The town was founded in 1880 when the Denver & Rio Grande Railroad extended its line from Durango to Silverton, Colo., for hauling precious metals from high-country mines. The steam-powered Durango & Silverton Narrow Gauge Railroad now transports some 200,000 passengers each year along a 46-mile jaunt that winds through the San Juan National Forest along the Animas River.

While the seven-hour trek along three-foot-wide rails was abbreviated to five hours in the winter when I visited — stopping instead at Cascade Canyon just shy of Silverton — the winter is considered to be the most dramatic time of the year with the snow-covered scenery. As we click-clacked along the tracks of this relic — one of the oldest still-operating railroads in the U.S. — the snowfall contrasted against the flowing Animas that was often 400 feet below made for incredible views.

Historic Durango

Downtown Durango is a Nationally Registered Historic District with as many restaurants per capita as San Francisco, four microbreweries, art galleries such as the Sorrel Sky, a half-dozen museums, eclectic shopping and historic hotels, including the Strater Hotel, General Palmer Hotel and Rochester Hotel. During my visit, we shook off the hustle and bustle of city life at the Strater, a 93-room gem that hails from a bygone era and is celebrating its 125th anniversary this year.

Aside from the hotel’s Victorian furnishings and decor, the most appealing aspects about this refined National Historic Landmark are the amenities. The hotel’s legendary Diamond Belle Saloon is revered as one of the most famous original ragtime piano bars in the West. With entertainment and libations attracting visitors and a large base of local clientele, the watering hole — with its costumed staff — also serves lunch and dinner. 

A frequent guest at the Strater in the 1960s, Western author Louis L’Amour always requested Room 222, located directly above the saloon. He claimed that tunes from the honky tonk piano in the bar below helped set the mood for his Sacket Series of novels about the Old West. 

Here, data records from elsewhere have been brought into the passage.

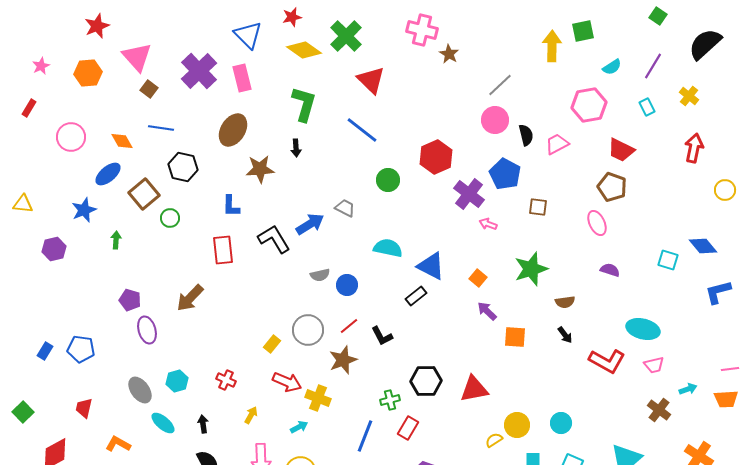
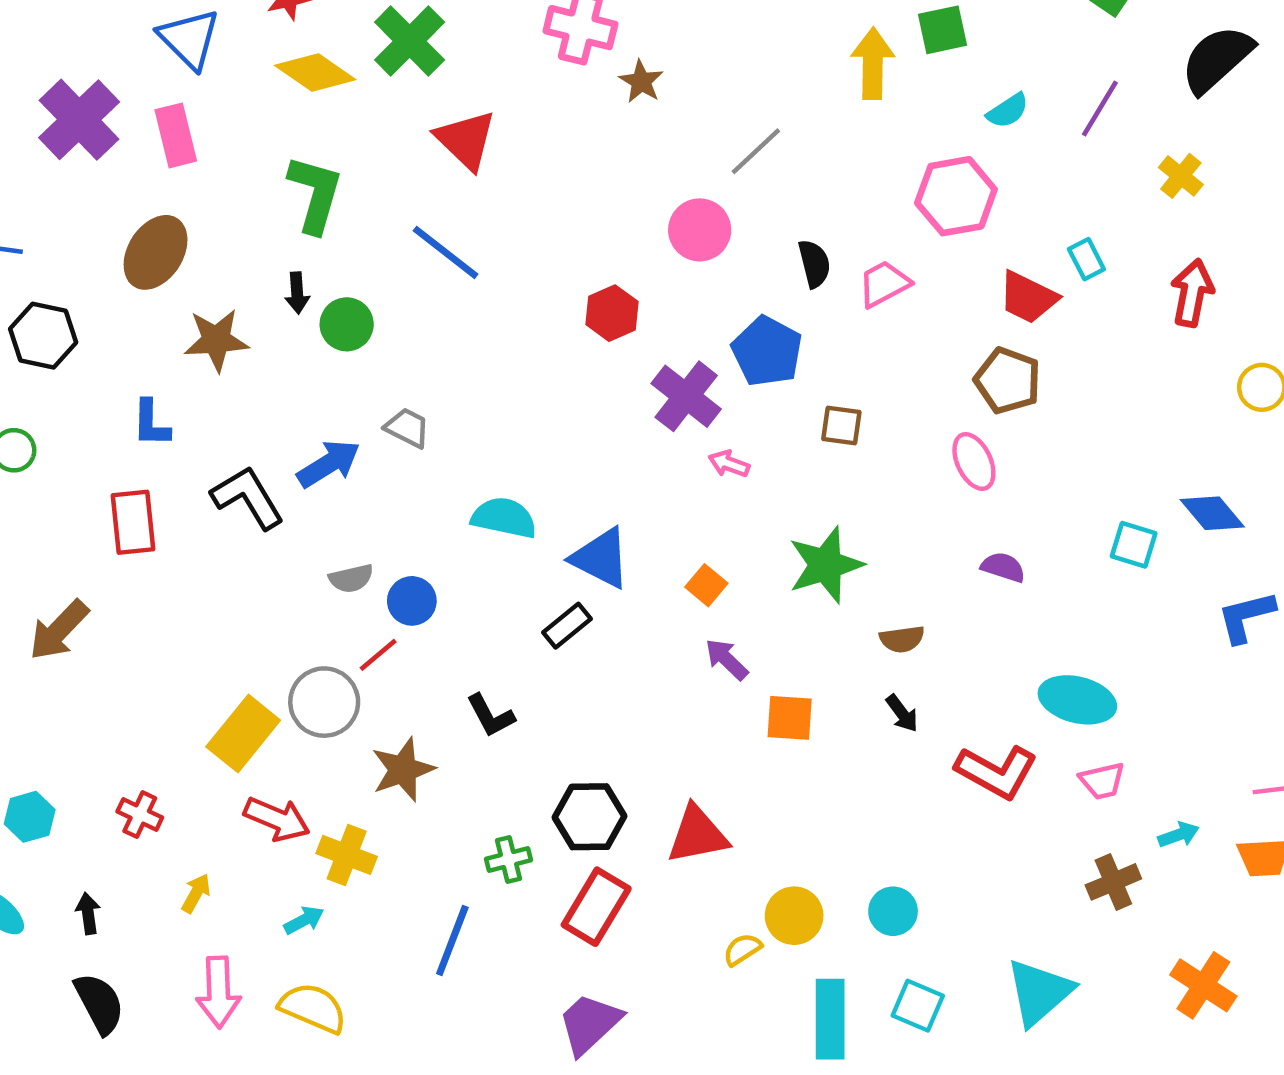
cyan rectangle: (647, 107) -> (1086, 259), moved
pink circle: (495, 120) -> (700, 230), moved
red hexagon: (436, 157) -> (612, 313), size x0.7
green circle: (388, 180) -> (347, 324), moved
red line: (349, 326) -> (378, 655), moved
yellow rectangle: (272, 344) -> (243, 734), size x1.8
brown cross: (659, 410) -> (1113, 882), turned 30
red rectangle: (408, 428) -> (596, 907), moved, size x1.4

A complimentary continental breakfast is served daily in the Strater’s Mahogany Grill. The hotel’s Henry Strater Theatre runs the Durango Melodrama and Vaudeville performances throughout the summer and fall seasons.

Durango Mountain Resort

In 1776, several Spanish explorers traveling on a nearby river were lost and their bodies were never found. Those left behind believed that the souls of those explorers would be relegated to Purgatory. From this legend came the original name of Durango’s ski area, formerly known as Purgatory Resort, which opened in 1965.

Located 25 miles north of Durango, Ski Purgatory at Durango Mountain Resort offers access to 1,360 acres of skiable terrain via 85 trails serviced by 11 lifts. The resort recently unveiled 125 new acres of expert tree-skiing terrain in its Legends area on the backside of the mountain. 

During my visit, I decided to step it up and take on snowshoeing for the first time. My guide gave me a “good news, bad news” scenario. The mountain was fortunate to have 28 inches of fresh snow contributing to its average of 250 inches a year. But the area she preferred had not yet been groomed. So, we had our work cut out for us. The beauty and silence of trudging through all that fresh powder was pure magic. I was a fan.

In addition to snowshoeing, visitors can enjoy snowboarding, snow-cat trips, snowmobiling, Nordic and cross-country skiing, sleigh rides and the exciting Purgatory Plunge Zipline that soars more than 100 yards from the Purgatory Village Tower over the ski beach at 35-plus mph. 

From June through September, warm-weather activities include scenic chairlift rides to mountain biking and hiking trails, alpine slides, a climbing wall, horseback riding, disc golf and mountain scooters.